The invention relates to a wiper blade for cleaning windshields of motor vehicles.
The wiper strips which are a part of the wiper blade which serves to remove water drops from the windshield of a motor vehicle, for example, and which are attached to the wiper blades of a wiper blade device that move back and forth in front of the windshield, are customarily produced, in that a previously compounded and vulcanized initial rubber material, therefore an un-vulcanized synthetic caoutchouc, is shaped in a metal mold and vulcanized.
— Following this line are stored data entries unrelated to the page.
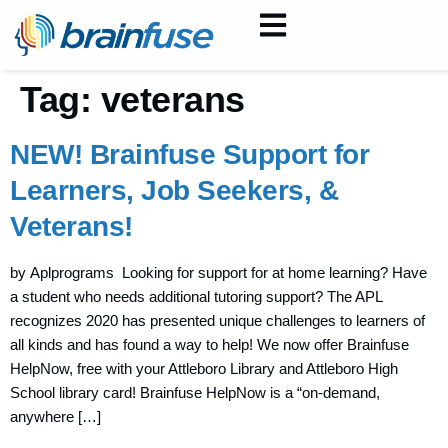
Tag:
veterans
NEW! Brainfuse Support for
Learners, Job Seekers, &
Veterans!
by Aplprograms Looking for support for at home learning? Have
a student who needs additional tutoring support? The APL
recognizes 2020 has presented unique challenges to learners of
all kinds and has found a way to help! We now offer Brainfuse
HelpNow, free with your Attleboro Library and Attleboro High
School library card! Brainfuse HelpNow is a “on-demand,
anywhere […]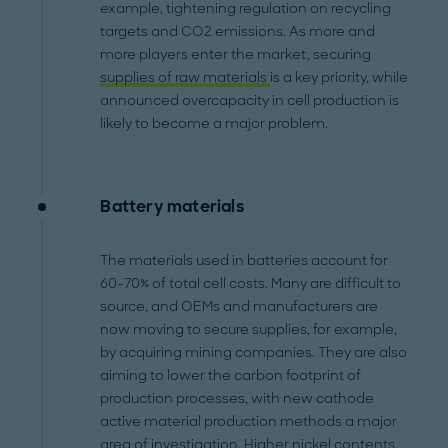
example, tightening regulation on recycling
targets and CO2 emissions. As more and
more players enter the market, securing
supplies of raw materials
is a key priority, while
announced overcapacity in cell production is
likely to become a major problem.
Battery materials
The materials used in batteries account for
60-70% of total cell costs. Many are difficult to
source, and OEMs and manufacturers are
now moving to secure supplies, for example,
by acquiring mining companies. They are also
aiming to lower the carbon footprint of
production processes, with new cathode
active material production methods a major
area of investigation. Higher nickel contents,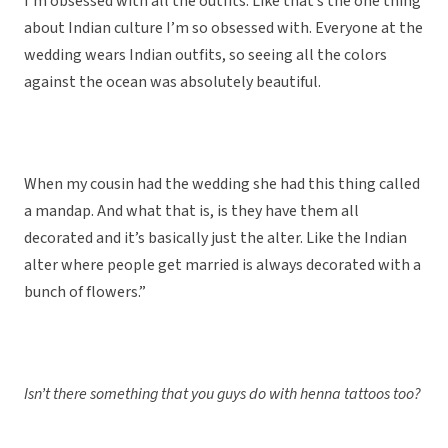
I’m obsessed with all the outfits. Like that’s the one thing
about Indian culture I’m so obsessed with. Everyone at the
wedding wears Indian outfits, so seeing all the colors
against the ocean was absolutely beautiful.
When my cousin had the wedding she had this thing called
a mandap. And what that is, is they have them all
decorated and it’s basically just the alter. Like the Indian
alter where people get married is always decorated with a
bunch of flowers.”
Isn’t there something that you guys do with henna tattoos too?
Subsequently the surface of the thus obtained rubber wiper strip is post-treated in order to reduce the friction resistance on the windshield to be wiped in accordance with the requirements, or to improve the slidability of the rubberized wiper strip on the windshield to be wiped. At a temperature t of 23.degree..+-.5.degree. C. and a relative humidity of 50.+-.3%, the desired coefficient of friction A may not exceed the value of 2.0. This post-treatment of the surface consists for example of a hardening of the surface of the rubberized wiper strip by chlorination or of a coating, in order to achieve a surface layer of the wiper strip which contains a fine, lubricating powder, for example powder-like molybdenum sulfide. Even though the chlorination reduces the friction resistance and improves the slidability, the necessary durability for wear and tear is still missing. The application of a lubricating surface layer containing powder presents the disadvantage in that it is scraped off after the wiper strip has been in use for a short period of time, thus lacking the necessary durability.
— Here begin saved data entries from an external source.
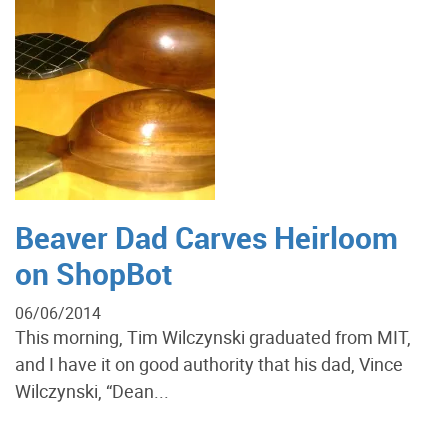
Beaver Dad Carves Heirloom
on ShopBot
06/06/2014
This morning, Tim Wilczynski graduated from MIT,
and I have it on good authority that his dad, Vince
Wilczynski, “Dean...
Incidentally, it should be considered that the improvement of the sliding properties of the wiper strips because of the reduced friction coefficient between the wiper strip and the glass surface of the windshield presents difficulties in that they do not tilt in the tilting bar when the wiper blade reverses directions during the operation of the wiper blade device which is normally embodied as pendular wiping device, so that the wiper strip is not dragged but pushed. A flawless, noiseless operation of the wiper blade device is thus ruled out.
To overcome this problem, in connection with a known wiper blade (DE 34 40 677 A1) of the species in question, the areas of the wiper strip which come into contact with the windshield during the wiper blade operation were made of a lubricating synthetic rubber, for example urethane rubber, styrene butadiene rubber, fluoro rubber, chlorinated sulfonized rubber or a mixture of these materials. However, such wiper strips are not, or are only insufficiently halogenizable, so that the desired coefficient of friction can hardly be reached.